**Problem to solve**
A faithful copy is required of the lines from the top of the entries through the line that contains "The gear used", both included, with no pictures.

**Records supplied**
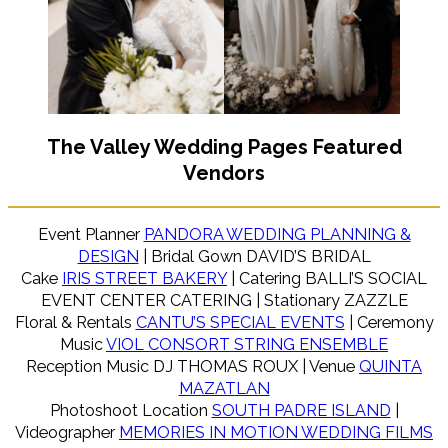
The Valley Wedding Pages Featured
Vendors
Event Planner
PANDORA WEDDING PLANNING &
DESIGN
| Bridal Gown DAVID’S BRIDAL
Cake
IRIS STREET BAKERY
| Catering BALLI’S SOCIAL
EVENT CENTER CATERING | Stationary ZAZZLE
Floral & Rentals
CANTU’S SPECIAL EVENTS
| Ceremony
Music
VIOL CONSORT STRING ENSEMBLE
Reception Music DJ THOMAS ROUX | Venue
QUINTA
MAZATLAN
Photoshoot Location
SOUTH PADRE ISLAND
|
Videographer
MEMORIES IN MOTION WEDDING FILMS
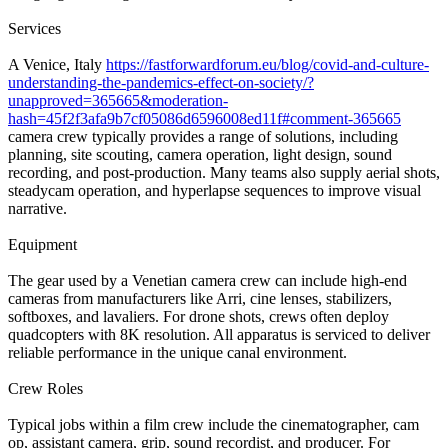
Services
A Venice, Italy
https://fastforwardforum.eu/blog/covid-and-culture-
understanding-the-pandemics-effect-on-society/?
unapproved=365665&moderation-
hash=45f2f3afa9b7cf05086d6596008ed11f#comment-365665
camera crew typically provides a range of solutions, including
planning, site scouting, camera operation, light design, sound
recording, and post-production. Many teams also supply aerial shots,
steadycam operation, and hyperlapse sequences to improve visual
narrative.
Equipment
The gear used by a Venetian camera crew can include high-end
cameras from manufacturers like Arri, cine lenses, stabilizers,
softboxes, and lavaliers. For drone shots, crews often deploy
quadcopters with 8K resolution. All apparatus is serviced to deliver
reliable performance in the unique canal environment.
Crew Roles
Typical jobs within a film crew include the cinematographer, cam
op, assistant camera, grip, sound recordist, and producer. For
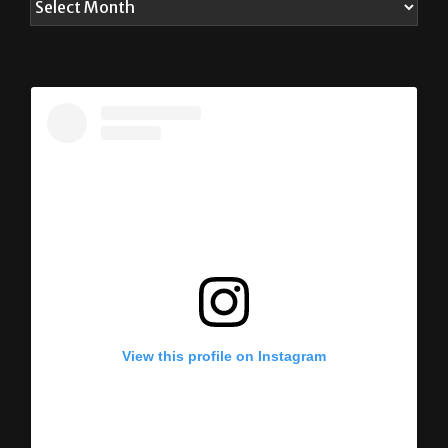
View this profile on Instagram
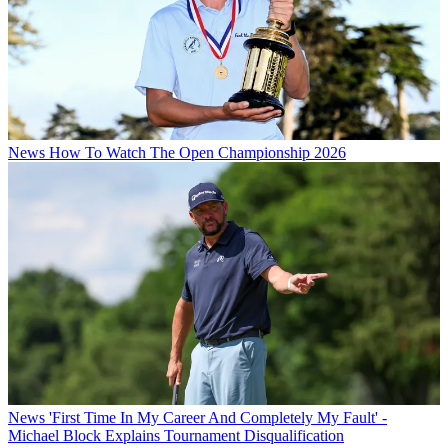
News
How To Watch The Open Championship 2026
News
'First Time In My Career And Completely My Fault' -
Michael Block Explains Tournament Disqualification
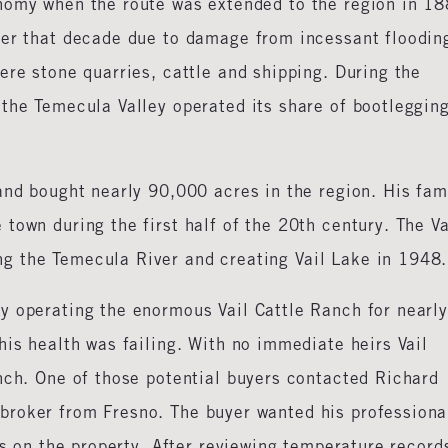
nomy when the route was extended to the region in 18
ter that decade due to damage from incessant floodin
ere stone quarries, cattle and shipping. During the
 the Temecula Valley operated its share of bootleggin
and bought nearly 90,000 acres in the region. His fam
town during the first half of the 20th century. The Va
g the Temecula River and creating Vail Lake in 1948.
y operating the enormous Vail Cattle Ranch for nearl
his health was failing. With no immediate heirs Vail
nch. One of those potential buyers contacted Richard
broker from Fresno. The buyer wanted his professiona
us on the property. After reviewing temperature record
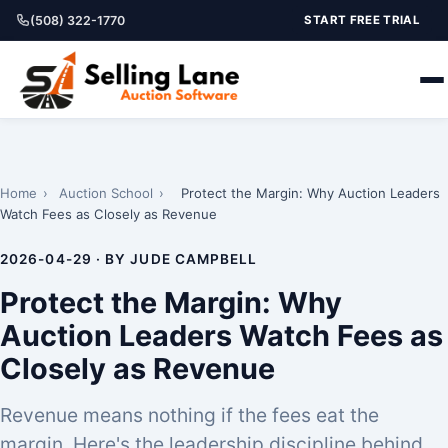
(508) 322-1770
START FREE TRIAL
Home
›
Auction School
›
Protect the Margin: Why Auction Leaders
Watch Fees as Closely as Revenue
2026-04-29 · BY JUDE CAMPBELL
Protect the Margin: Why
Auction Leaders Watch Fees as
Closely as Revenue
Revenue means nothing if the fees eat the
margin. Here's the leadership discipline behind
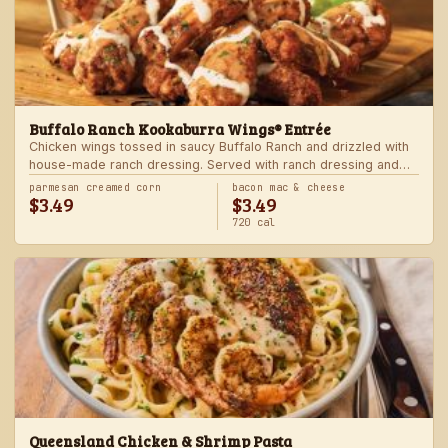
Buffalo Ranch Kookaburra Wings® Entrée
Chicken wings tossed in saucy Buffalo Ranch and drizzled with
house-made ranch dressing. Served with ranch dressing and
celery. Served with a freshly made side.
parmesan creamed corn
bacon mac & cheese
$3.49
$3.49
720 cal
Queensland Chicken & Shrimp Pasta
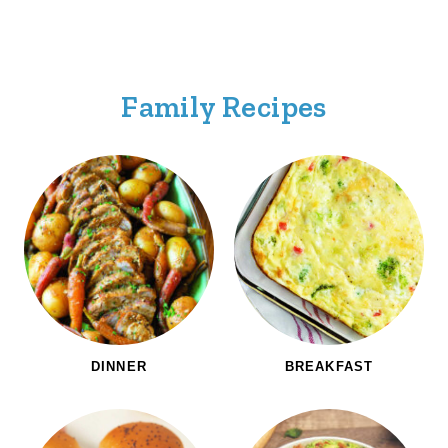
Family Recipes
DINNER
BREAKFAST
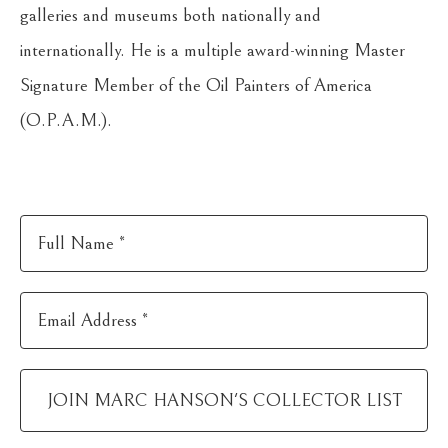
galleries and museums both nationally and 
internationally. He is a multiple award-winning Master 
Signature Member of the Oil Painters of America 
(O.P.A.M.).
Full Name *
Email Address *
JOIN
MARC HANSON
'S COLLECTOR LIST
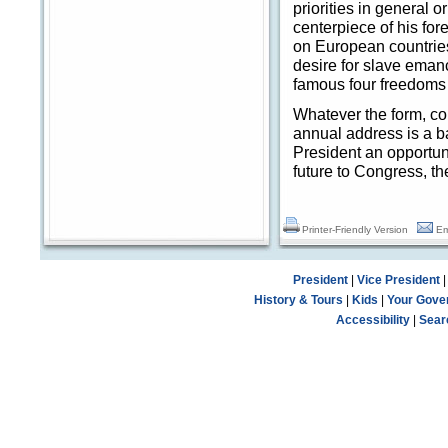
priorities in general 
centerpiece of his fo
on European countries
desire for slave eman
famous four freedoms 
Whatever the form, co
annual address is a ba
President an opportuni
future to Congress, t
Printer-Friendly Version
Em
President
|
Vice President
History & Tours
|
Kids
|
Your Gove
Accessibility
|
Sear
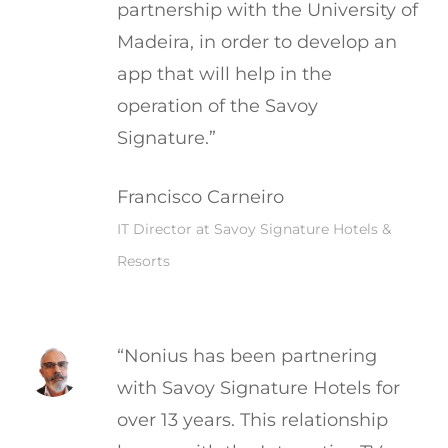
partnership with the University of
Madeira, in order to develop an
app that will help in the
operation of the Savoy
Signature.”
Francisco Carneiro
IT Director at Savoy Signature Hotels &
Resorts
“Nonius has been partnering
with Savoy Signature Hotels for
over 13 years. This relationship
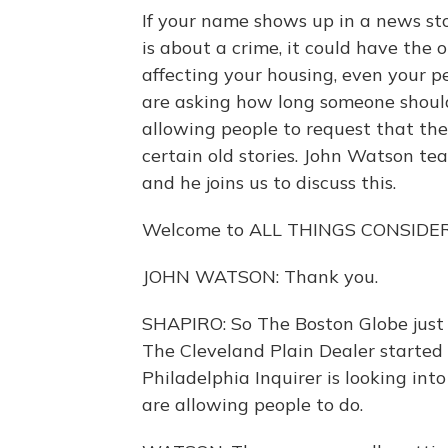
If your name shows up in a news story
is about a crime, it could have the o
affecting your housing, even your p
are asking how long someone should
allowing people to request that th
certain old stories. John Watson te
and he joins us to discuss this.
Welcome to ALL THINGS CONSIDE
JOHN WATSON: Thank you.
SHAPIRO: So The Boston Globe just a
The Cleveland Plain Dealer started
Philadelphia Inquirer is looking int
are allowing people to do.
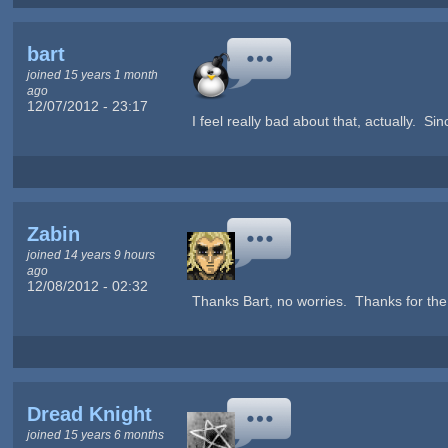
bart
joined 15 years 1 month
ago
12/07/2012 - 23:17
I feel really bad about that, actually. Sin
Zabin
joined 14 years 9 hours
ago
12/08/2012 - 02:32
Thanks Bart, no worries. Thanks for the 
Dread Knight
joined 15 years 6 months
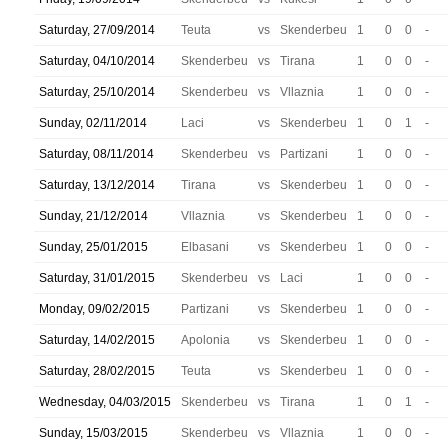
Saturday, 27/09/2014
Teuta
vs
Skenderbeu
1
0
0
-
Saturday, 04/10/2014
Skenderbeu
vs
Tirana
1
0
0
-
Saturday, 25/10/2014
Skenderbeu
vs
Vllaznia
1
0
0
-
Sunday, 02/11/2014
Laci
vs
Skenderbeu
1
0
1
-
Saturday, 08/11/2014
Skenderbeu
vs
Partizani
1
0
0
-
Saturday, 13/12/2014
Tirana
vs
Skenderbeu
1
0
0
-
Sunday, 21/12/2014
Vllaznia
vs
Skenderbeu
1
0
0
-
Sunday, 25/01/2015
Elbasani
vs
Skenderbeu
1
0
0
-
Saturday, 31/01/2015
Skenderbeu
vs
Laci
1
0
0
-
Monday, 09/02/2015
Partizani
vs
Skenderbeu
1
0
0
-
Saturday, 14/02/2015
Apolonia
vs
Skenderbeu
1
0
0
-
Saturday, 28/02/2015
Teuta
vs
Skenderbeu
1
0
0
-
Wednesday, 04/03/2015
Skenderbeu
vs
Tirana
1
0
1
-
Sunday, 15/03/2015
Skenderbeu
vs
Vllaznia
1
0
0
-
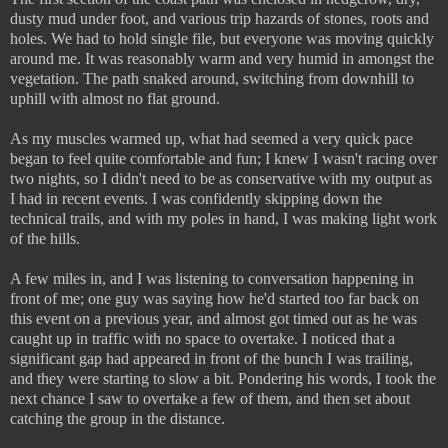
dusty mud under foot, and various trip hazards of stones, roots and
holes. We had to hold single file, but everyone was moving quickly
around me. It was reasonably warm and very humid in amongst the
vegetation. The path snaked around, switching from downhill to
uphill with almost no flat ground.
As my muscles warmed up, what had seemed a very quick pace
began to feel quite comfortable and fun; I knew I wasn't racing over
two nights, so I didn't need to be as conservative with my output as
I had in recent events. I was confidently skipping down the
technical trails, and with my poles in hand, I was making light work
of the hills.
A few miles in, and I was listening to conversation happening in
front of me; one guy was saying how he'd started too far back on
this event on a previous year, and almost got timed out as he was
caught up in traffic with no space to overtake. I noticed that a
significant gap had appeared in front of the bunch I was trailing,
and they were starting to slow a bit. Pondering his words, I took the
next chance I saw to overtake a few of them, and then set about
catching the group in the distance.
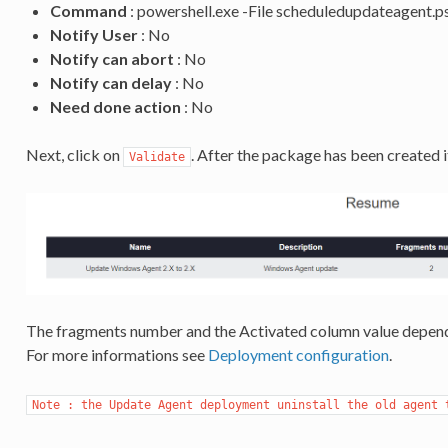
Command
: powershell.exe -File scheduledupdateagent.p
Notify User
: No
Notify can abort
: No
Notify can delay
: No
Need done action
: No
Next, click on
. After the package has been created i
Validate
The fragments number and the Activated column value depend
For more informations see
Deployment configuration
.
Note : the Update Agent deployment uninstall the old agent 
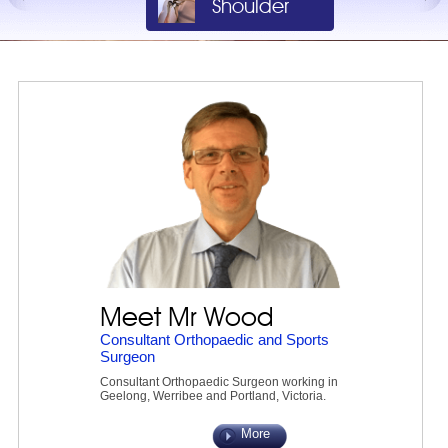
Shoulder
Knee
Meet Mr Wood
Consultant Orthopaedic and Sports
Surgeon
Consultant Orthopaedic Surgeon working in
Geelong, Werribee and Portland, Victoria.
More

**Problem solution**
The Valley Wedding Pages Featured
Vendors
Event Planner
PANDORA WEDDING PLANNING &
DESIGN
| Bridal Gown DAVID’S BRIDAL
Cake
IRIS STREET BAKERY
| Catering BALLI’S SOCIAL
EVENT CENTER CATERING | Stationary ZAZZLE
Floral & Rentals
CANTU’S SPECIAL EVENTS
| Ceremony
Music
VIOL CONSORT STRING ENSEMBLE
Reception Music DJ THOMAS ROUX | Venue
QUINTA
MAZATLAN
Photoshoot Location
SOUTH PADRE ISLAND
|
Videographer
MEMORIES IN MOTION WEDDING FILMS
Services
A Venice, Italy
https://fastforwardforum.eu/blog/covid-and-culture-
understanding-the-pandemics-effect-on-society/?
unapproved=365665&moderation-
hash=45f2f3afa9b7cf05086d6596008ed11f#comment-365665
camera crew typically provides a range of solutions, including
planning, site scouting, camera operation, light design, sound
recording, and post-production. Many teams also supply aerial shots,
steadycam operation, and hyperlapse sequences to improve visual
narrative.
Equipment
The gear used by a Venetian camera crew can include high-end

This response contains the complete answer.